Mesmo em processos que tratem de criminalidade econômica, por exemplo, o criminalista, se se deseja completo, haverá de utilizar-se de sua oratória na sustentação nos tribunais, batalha hercúlea que trava contra o robotismo dos julgamentos. Nos juizados, muitas vezes a resposta à acusação é oral, bem como as alegações finais (e também do rito comum ordinário). A fala, na tribuna ou no gabinete, explicando as razões do recurso e os fatos a julgar, será a adaga de sua indumentária de guerra. Ademais, dificilmente o bom orador não escreve bem. O contrário já não é tão incomum.

O verbo é ação na luta pelas ideias, é o esquadro para o pensamento vago e gelatinoso, é a estrada pela qual caminha a imagem ideativa. Tirem a palavra do advogado e com ela irá embora até mesmo a cidadania, cujos séculos demoraram a conferir ao menor dos homens. Desrespeite-se ela e o resultado será o descrédito não só de quem a profere, mas do argumento, às vezes justo, que deveria ser considerado.

Persuasão, conquista e domínio são os objetivos do orador. Na disputa forense, defesa e acusação utilizam-se de armas idênticas, como dizia Alfredo Tranjan. “Chamam-se lucidez, raciocínio e lógica. São o florete e o punhal do espadachim. O elegante florete do discurso e o temido punhal do aparte.[2]
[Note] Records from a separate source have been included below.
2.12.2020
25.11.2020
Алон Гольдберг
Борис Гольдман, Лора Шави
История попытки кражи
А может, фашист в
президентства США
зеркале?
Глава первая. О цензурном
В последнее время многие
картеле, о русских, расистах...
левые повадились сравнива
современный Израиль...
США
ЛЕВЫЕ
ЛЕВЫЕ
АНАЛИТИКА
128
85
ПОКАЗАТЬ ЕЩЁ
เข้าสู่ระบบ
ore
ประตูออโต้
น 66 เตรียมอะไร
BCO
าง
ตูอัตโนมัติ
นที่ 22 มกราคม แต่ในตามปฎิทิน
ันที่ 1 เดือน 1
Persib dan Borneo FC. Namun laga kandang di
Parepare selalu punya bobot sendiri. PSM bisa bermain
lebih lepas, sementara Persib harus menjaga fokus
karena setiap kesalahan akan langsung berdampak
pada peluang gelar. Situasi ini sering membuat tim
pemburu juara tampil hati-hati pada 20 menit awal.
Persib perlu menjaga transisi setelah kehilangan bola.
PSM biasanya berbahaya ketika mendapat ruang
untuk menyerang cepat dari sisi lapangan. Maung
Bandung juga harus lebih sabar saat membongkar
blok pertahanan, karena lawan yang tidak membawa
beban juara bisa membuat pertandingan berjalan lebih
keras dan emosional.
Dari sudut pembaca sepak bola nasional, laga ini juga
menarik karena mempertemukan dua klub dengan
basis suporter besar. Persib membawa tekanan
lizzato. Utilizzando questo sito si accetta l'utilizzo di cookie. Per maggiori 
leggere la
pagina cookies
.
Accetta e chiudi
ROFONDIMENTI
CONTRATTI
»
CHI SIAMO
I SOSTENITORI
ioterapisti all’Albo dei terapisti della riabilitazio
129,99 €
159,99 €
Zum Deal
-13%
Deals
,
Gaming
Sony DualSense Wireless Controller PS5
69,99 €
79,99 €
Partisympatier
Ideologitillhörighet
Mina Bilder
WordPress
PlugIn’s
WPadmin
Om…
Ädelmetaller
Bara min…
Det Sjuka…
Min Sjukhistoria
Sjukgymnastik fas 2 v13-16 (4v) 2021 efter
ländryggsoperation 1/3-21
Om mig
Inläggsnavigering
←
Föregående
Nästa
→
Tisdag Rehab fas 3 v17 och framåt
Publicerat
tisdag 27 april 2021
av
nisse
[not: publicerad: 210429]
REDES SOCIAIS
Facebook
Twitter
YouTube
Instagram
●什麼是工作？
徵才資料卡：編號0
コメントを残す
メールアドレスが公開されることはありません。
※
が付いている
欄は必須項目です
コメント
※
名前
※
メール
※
Essa era a mecânica e o resultado da atuação de Serrão. Seu legado está posto. Em mim rendeu frutos e certamente os que conviveram com ele mais de perto puderam experimentar maiores e melhores. Portanto, há uma forma de não ser um Sartre diante do passamento de alguém. Como? Sendo grato pelo que, no exemplo, recebeu das mãos de quem já se foi, algo que o dinheiro não pode pagar.  


[1] LYRA, Roberto. Como julgar, como defender, como acusar. Belo Horizonte: Editora líder, 2012, p. 152.
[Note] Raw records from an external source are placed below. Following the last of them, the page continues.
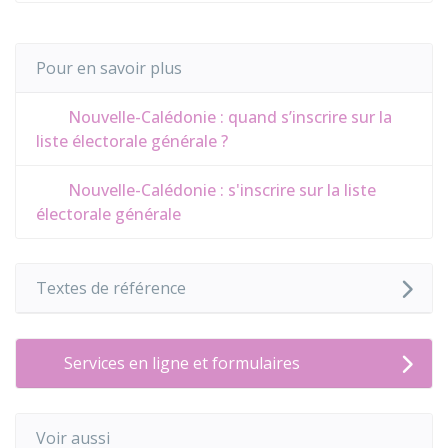
Pour en savoir plus
Nouvelle-Calédonie : quand s’inscrire sur la
liste électorale générale ?
Nouvelle-Calédonie : s'inscrire sur la liste
électorale générale
Textes de référence
Services en ligne et formulaires
Voir aussi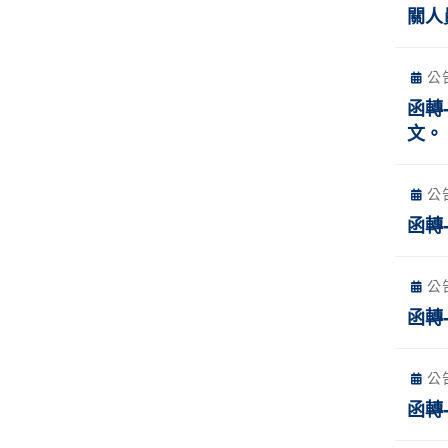
關人
公
函轉
文。
公
函轉
公
函轉
公
函轉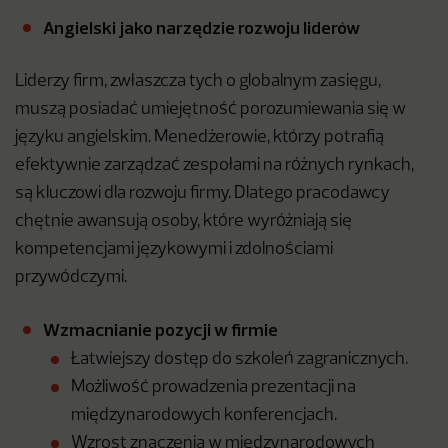
Angielski jako narzędzie rozwoju liderów
Liderzy firm, zwłaszcza tych o globalnym zasięgu,
muszą posiadać umiejętność porozumiewania się w
języku angielskim. Menedżerowie, którzy potrafią
efektywnie zarządzać zespołami na różnych rynkach,
są kluczowi dla rozwoju firmy. Dlatego pracodawcy
chętnie awansują osoby, które wyróżniają się
kompetencjami językowymi i zdolnościami
przywódczymi.
Wzmacnianie pozycji w firmie
Łatwiejszy dostęp do szkoleń zagranicznych.
Możliwość prowadzenia prezentacji na
międzynarodowych konferencjach.
Wzrost znaczenia w międzynarodowych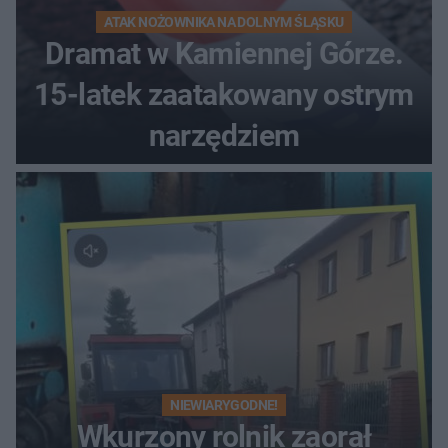
ATAK NOŻOWNIKA NA DOLNYM ŚLĄSKU
Dramat w Kamiennej Górze.
15-latek zaatakowany ostrym
narzędziem
NIEWIARYGODNE!
Wkurzony rolnik zaorał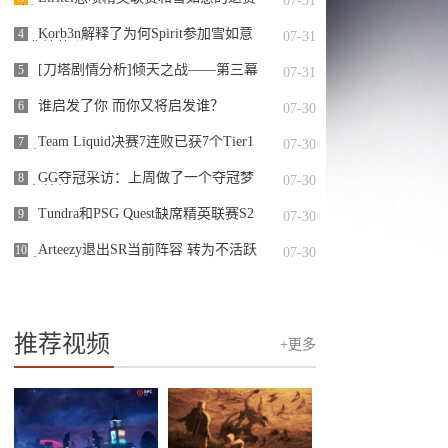
07-31
队伍
Korb3n解释了为何Spirit参加雪如意
4
07-31
而非精英联赛S2
[刀塔剧情分析]倾天之战——第三幕
5
07-31
谁启发了你 而你又将启发谁？
6
07-30
Team Liquid决赛7连败已获7个Tier1
7
07-30
赛事亚军
GG夺冠采访：上周做了一个夺冠梦
8
07-30
现在梦想成真了
Tundra和PSG Quest缺席精英联赛S2
9
07-30
Arteezy退出SR当前阵容 转为不活跃
10
07-30
状态
推荐视频
+更多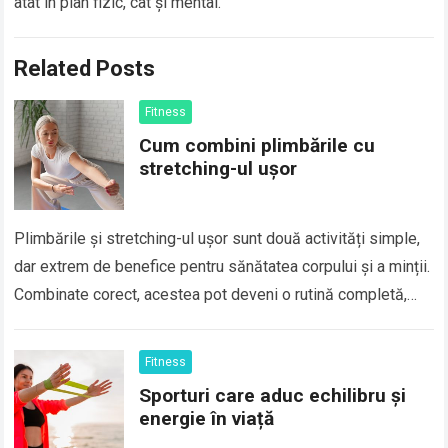
atât în plan fizic, cât și mental.
Related Posts
Fitness
Cum combini plimbările cu
stretching-ul ușor
Plimbările și stretching-ul ușor sunt două activități simple,
dar extrem de benefice pentru sănătatea corpului și a minții.
Combinate corect, acestea pot deveni o rutină completă,
care îți îmbunătățește mobilitatea,…
Fitness
Sporturi care aduc echilibru și
energie în viață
[2] TRAJAN, Alfredo. A beca surrada – meio século de foro criminal. Rio de Janeiro: Ed. Civilização Brasileira, 1994, 246.

Por: Jimmy Deyglisson é advogado criminalista, especialista em ciências penais, presidente da ABRACRIM/MA.


3 comentários

  1. Fábio Anchieta disse:

    Perfeito. Sempre uma satisfação em ler os seus escritos amigo.
    Na noite de ontem estive a assistir a palestra do Saudoso Osvaldo Serrão, e pela manhã me deparo com essa bela homenagem. Seria obra da lei da atração ou o espírito dos grandes advogados do júri estaria a nos guiar?

  2. Fábio Anchieta disse:

    Sempre uma satisfação ler os seus escritos meu amigo.
    Ontem a noite mesmo estava assistindo a palestra do saudoso Osvaldo Serrão na OAB/SP (https://www.youtube.com/watch?v=u69zOaRZcec), e agora pela manhã me deparo com essa bela homenagem. Seria obra da lei da atração ou os espíritos dos grandes advogados do júri estariam a nos guiar?

    • webmaster@jimmyadvocacia.com.br disse:

      Algo transcendente certamente nos envolve nos une, caro amigo. Obrigado por ler e dividir o feedback conosco. Muito obrigado.